Once, my mother told me she would sing me a song of the sea. But under the waves, the only music I ever heard was the sound of screams.
Review (spoiler warning):
This was a pretty middle of the road read for me, even if I don’t factor in being burned out on YA.
Actually, lets do factor the YA in for a minute; not me being burned on it, but that the character was supposed to be 15. I found this extremely unbelievable and many, many times throughout the book had to remind myself of it because I kept forgetting. Let’s just list some of the reasons, shall we? And we’ll skip the mystical or paranormal ones.
1) She takes a boat and successfully navigates and sails to Bermuda, stopping and berthing the boat at various marinas along the way. Apparently, no one thought it odd that she be on her own.
2) She walks into a pawn shop in a country she’s never been in and doesn’t speak the language and pawns a handful of pearls for an appropriate amount of money, meaning she knew the value of said pearls and not only how to pawn them, but how to get the owner to giver her dollars, not euros.
3) She walks into a hotel and rents a room, no adult, passport or credit card needed. Again, without speaking the languages.
4) She easily maps a route through Europe that necessitates trains, buses, ferries and taxis and uses all transport without trouble.
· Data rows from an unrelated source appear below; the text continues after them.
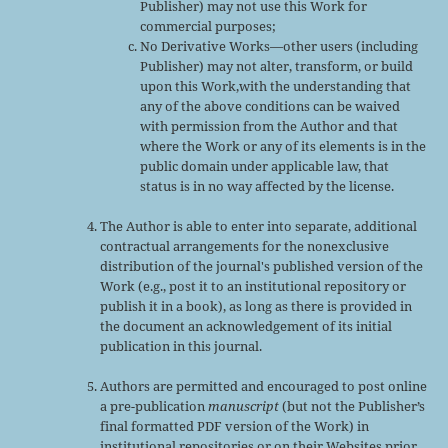
Publisher) may not use this Work for
commercial purposes;
No Derivative Works—other users (including
Publisher) may not alter, transform, or build
upon this Work,with the understanding that
any of the above conditions can be waived
with permission from the Author and that
where the Work or any of its elements is in the
public domain under applicable law, that
status is in no way affected by the license.
The Author is able to enter into separate, additional
contractual arrangements for the nonexclusive
distribution of the journal's published version of the
Work (e.g., post it to an institutional repository or
publish it in a book), as long as there is provided in
the document an acknowledgement of its initial
publication in this journal.
Authors are permitted and encouraged to post online
a pre-publication
manuscript
(but not the Publisher’s
final formatted PDF version of the Work) in
institutional repositories or on their Websites prior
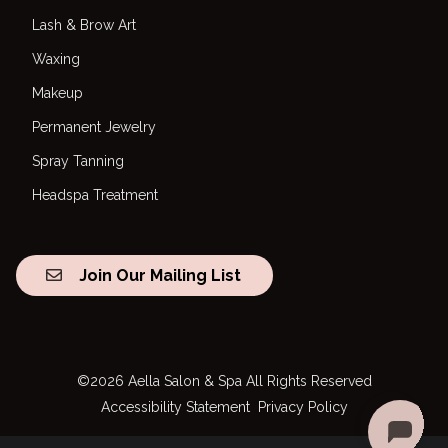
Lash & Brow Art
Waxing
Makeup
Permanent Jewelry
Spray Tanning
Headspa Treatment
Join Our Mailing List
©
2026
Aella Salon & Spa
All Rights Reserved
Accessibility Statement
Privacy Policy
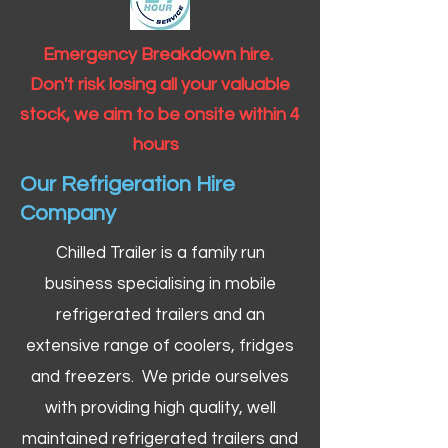
Emergency Breakdown hire.
Don't risk losing all your valuable
stock, we aim to be onsite within 4
hours
Our Refrigeration Hire
Company
Chilled Trailer is a family run
business specialising in mobile
refrigerated trailers and an
extensive range of coolers, fridges
and freezers. We pride ourselves
with providing high quality, well
maintained refrigerated trailers and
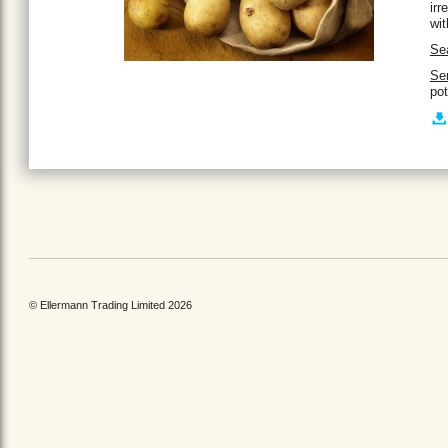
irr
wit
Se
Se
pot
© Ellermann Trading Limited 2026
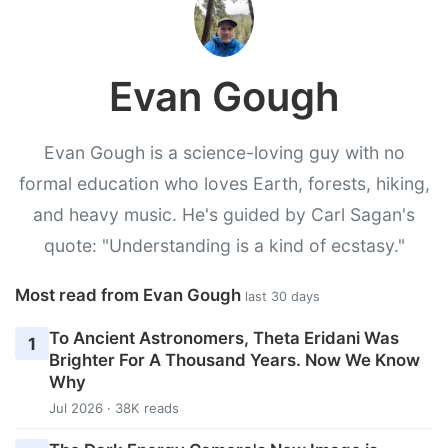
Evan Gough
Evan Gough is a science-loving guy with no
formal education who loves Earth, forests, hiking,
and heavy music. He's guided by Carl Sagan's
quote: "Understanding is a kind of ecstasy."
Most read from Evan Gough
last 30 days
To Ancient Astronomers, Theta Eridani Was
1
Brighter For A Thousand Years. Now We Know
Why
Jul 2026 · 38K reads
Again, without speaking the languages.
5) She rides all said transport, crossing several borders and no one bats an eyelash at two youths traveling alone. Same when she catches a plane home. Again, without speaking the languages or having a passport.
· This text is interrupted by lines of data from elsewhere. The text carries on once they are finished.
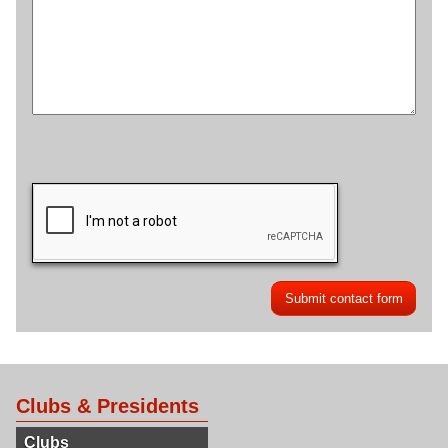
Clubs & Presidents
Clubs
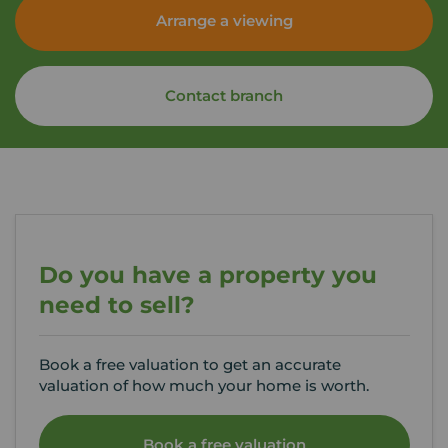
Arrange a viewing
Contact branch
Do you have a property you
need to sell?
Book a free valuation to get an accurate
valuation of how much your home is worth.
Book a free valuation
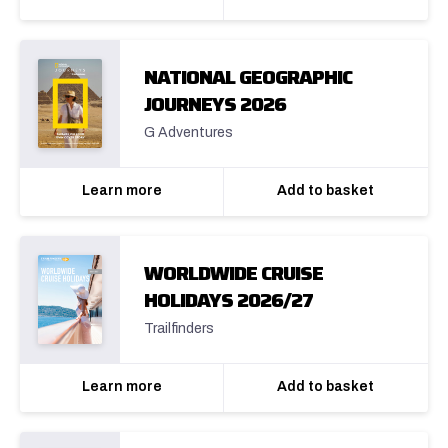
NATIONAL GEOGRAPHIC
JOURNEYS 2026
G Adventures
Learn more
Add to basket
WORLDWIDE CRUISE
HOLIDAYS 2026/27
Trailfinders
Learn more
Add to basket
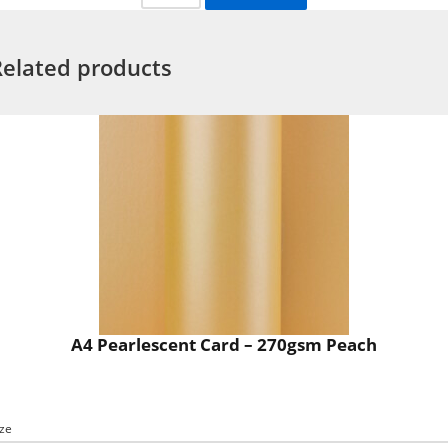
Related products
A4 Pearlescent Card – 270gsm Peach
ize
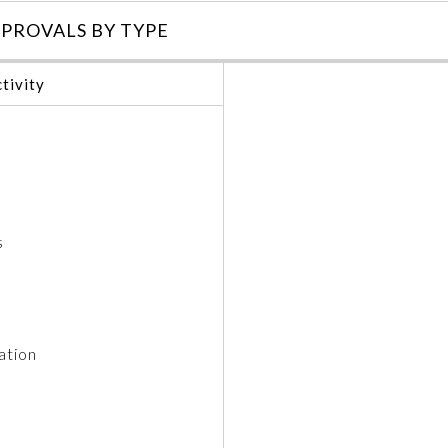
PROVALS BY TYPE
tivity
s
ation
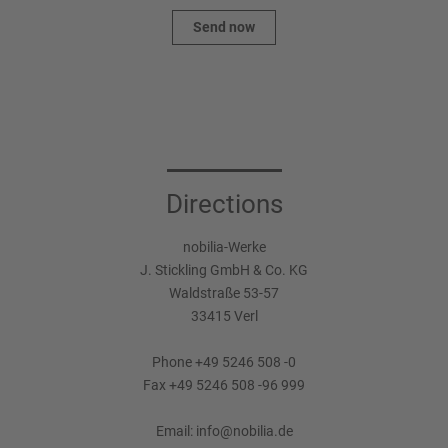
Send now
Directions
nobilia-Werke
J. Stickling GmbH & Co. KG
Waldstraße 53-57
33415 Verl
Phone +49 5246 508 -0
Fax +49 5246 508 -96 999
Email:
info@nobilia.de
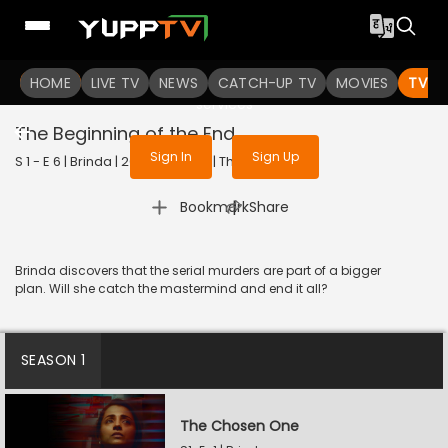
To get access to watch the
content
HOME
LIVE TV
Sign in to enjoy uninterrupted
NEWS
CATCH-UP TV
MOVIES
TV S
services
The Beginning of the End
Sign In
Sign Up
S 1 - E 6 | Brinda | 2024 | TELUGU | Thriller
|
Bookmark
Share
Brinda discovers that the serial murders are part of a bigger
plan. Will she catch the mastermind and end it all?
SEASON 1
The Chosen One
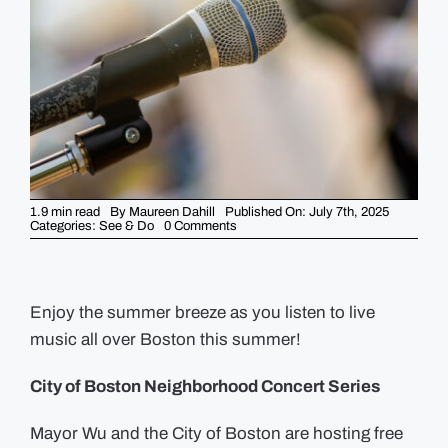
GUIDES
EVENTS
1.9 min read
By
Maureen Dahill
Published On: July 7th, 2025
on
Categories:
See & Do
0 Comments
Outdoor
Music
in
the
City
this
Enjoy the summer breeze as you listen to live
Summer
music all over Boston this summer!
City of Boston Neighborhood Concert Series
Mayor Wu and the City of Boston are hosting free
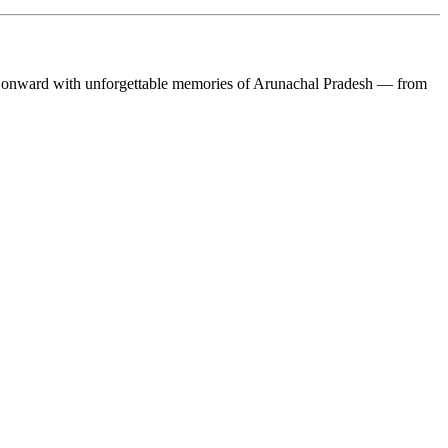
ward with unforgettable memories of Arunachal Pradesh — from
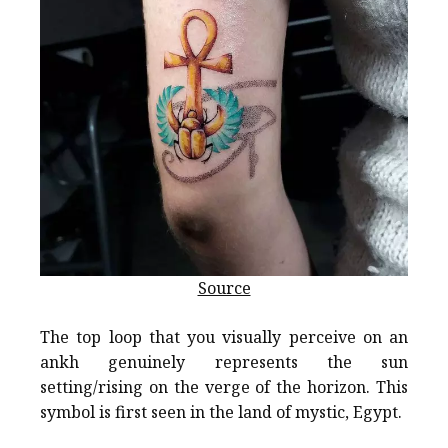
Source
The top loop that you visually perceive on an
ankh genuinely represents the sun
setting/rising on the verge of the horizon. This
symbol is first seen in the land of mystic, Egypt.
Yeah, I had a little trouble keeping her age in mind. On a positive note, I did think the writing was good. There was an occasional tendency to over-use names during dialogue, but mostly it flowed pretty well.
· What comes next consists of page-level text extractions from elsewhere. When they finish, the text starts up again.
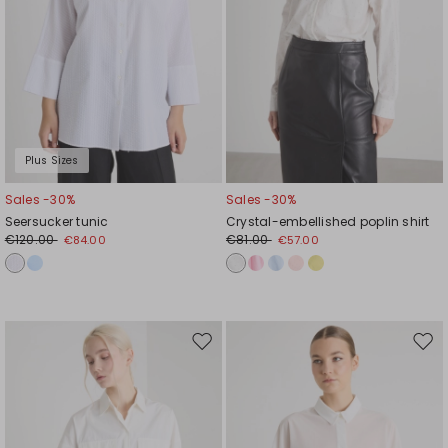
Plus Sizes
Sales -30%
Sales -30%
Seersucker tunic
Crystal-embellished poplin shirt
€120.00
€81.00
€84.00
€57.00
Move
Mov
to
to
wishlist
wishl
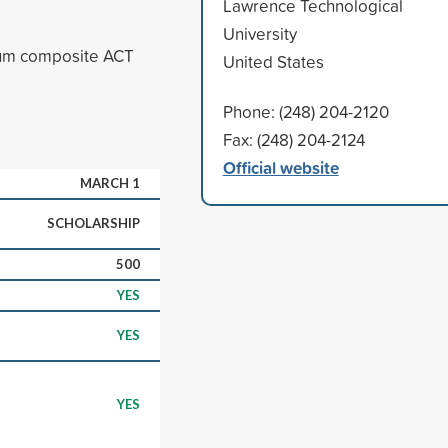
Lawrence Technological
University
mum composite ACT
United States
Phone: (248) 204-2120
Fax: (248) 204-2124
Official website
MARCH 1
SCHOLARSHIP
500
YES
YES
YES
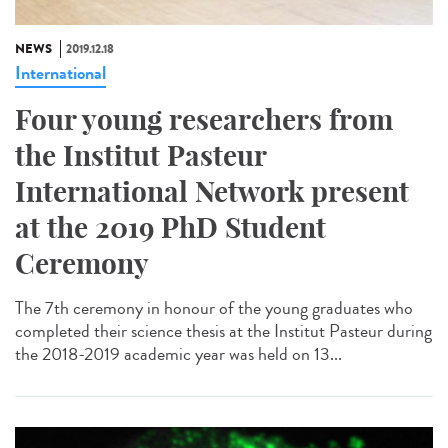
NEWS
2019.12.18
International
Four young researchers from
the Institut Pasteur
International Network present
at the 2019 PhD Student
Ceremony
The 7th ceremony in honour of the young graduates who
completed their science thesis at the Institut Pasteur during
the 2018-2019 academic year was held on 13...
But like the age issue, I also had a problem with the book’s timeline and geography. They swam, yes SWAM across the Atlantic ocean in a matter of days….DAYS…swimming…with her human arms and legs. From Bermuda to the Azores is roughly 2,225 miles, according to Google, and they swam that in a few days, navigating by who knows what and finding an island to sleep on each and every night. Um…………..no. So, there was a fair bit of suspending belief needed to make this story work.
There were also some character inconsistencies. Dylan seemed quite modern and aware of the world when he and Bren met, but about halfway through the book he seemed to lose a lot of that knowledge. Lastly, I was confused on the language issue, and not just how the pair traveled Europe. Why, for example, do merfolk (who speak several land languages) speak English between themselves?
I do have to give the books props for being willing to challenge some engrained expectations though. I won’t leave a spoiler on the biggest one, but a character acts just as you wouldn’t expect and I liked that twist. There is a George R. R. Martin-like event that I didn’t see coming and wouldn’t have expected most authors to brave. Similarly, Varden provides no happy ending here, not even a happy for now. That takes guts in a writer and I appreciated that a lot.
All-in-all, I had some major problems with this book, most of which could be overlooked with enough suspension of disbelief and none of them were enough to truly compromise my enjoyment of the story. Dedicated YA fans would probably enjoy it a lot more than me.